Malaysian palm oil futures saw an increase for the first time in three trading sessions, driven primarily by stronger performance in rival edible oils and a weakening Malaysian ringgit. The benchmark palm oil contract for September delivery on the Bursa Malaysia Derivatives Exchange rose 30 ringgit, or 0.77%, to 3,925 ringgit ($833.55) per metric ton. This rebound follows a period of decline and reflects the interconnectedness of the global vegetable oil market.
The upward movement in palm oil prices was significantly influenced by the strength of competing oils. Dalian's most-active soyoil contract and its palm oil contract both recorded gains, providing positive support to Malaysian palm oil futures. Additionally, higher crude oil prices contributed to palm oil's appeal, as it becomes a more attractive option for biodiesel feedstock. The depreciation of the Malaysian ringgit against the US dollar also played a role, making palm oil more affordable for international buyers holding foreign currencies.
Despite the recent price increase, the market faces a complex interplay of supply and demand factors. Export data for June 1-30 showed mixed signals: AmSpec Agri Malaysia reported a 1.6% increase in exports compared to May, totaling 1,372,207 metric tons, while Intertek Testing Services (ITS) indicated a 0.8% decrease, with exports reaching 1,326,715 metric tons.
On the supply side, Malaysian palm oil production is anticipated to increase. The Southern Peninsula Palm Oil Millers' Association (SPPOMA) reported a 1.35% rise in production for June 1-25. The Malaysian Palm Oil Board (MPOB) is scheduled to release its official monthly supply and demand data on July 10, with market participants widely expecting a rise in June production and overall inventories. Conversely, concerns about slower demand from India, a major importer, could temper further price gains.

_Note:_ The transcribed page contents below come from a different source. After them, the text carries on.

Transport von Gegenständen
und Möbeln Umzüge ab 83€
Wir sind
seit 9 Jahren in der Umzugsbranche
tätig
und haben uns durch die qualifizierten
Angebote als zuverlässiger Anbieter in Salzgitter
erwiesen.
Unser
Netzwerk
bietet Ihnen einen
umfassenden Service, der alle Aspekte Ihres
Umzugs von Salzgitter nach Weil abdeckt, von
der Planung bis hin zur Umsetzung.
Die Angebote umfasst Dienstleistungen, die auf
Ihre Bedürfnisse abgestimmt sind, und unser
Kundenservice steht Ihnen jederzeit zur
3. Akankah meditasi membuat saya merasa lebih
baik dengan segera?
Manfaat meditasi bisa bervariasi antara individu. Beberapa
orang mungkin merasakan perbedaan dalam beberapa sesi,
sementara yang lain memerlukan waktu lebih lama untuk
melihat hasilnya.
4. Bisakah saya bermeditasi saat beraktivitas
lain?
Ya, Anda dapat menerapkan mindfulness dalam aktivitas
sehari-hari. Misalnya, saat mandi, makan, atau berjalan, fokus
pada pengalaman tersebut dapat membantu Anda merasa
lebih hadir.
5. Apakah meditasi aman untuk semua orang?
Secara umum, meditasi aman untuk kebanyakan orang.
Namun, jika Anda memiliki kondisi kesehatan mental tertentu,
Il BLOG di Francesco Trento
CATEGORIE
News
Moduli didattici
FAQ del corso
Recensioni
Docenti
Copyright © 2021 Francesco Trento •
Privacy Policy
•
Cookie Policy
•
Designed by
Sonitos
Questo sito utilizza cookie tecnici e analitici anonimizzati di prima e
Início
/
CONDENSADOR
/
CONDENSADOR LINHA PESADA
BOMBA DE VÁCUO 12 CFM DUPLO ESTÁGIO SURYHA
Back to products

Analysts suggest that the market is attempting to recover ground lost during recent sell-offs. However, the expected increase in Malaysian palm oil production, combined with potentially softer demand from key importing nations like India, could limit the extent of future price increases. While a weaker ringgit offers some support by making the commodity cheaper for foreign buyers, the overall sentiment remains cautious due to the anticipated rise in inventory levels. The market remains sensitive to price movements in rival edible oils and crude oil, which are crucial for determining palm oil's competitiveness and its use in biodiesel.
Impact on Product and Chemical Commodities
The rebound in Malaysian palm oil prices is expected to provide short-term support to the broader vegetable oils market, particularly palm oil, palm stearin, palm olein, crude palm oil (CPO), refined, bleached and deodorized (RBD) palm oil, and biodiesel feedstocks tracked by ChemAnalyst. Higher crude oil prices further strengthen demand for palm oil in biodiesel production, reinforcing bullish market sentiment. However, expectations of higher Malaysian production, rising inventories, and softer import demand from India are likely to prevent a sustained price rally. As a result, palm oil prices may remain volatile within a limited range rather than entering a prolonged uptrend. Downstream oleochemicals such as fatty acids, fatty alcohols, glycerine, and surfactant feedstocks could experience marginal cost increases if palm oil maintains its upward momentum. Nevertheless, abundant supply and inventory growth are expected to cap significant price hikes, keeping most palm-derived chemical commodities relatively stable with only moderate upward pricing pressure in the near term.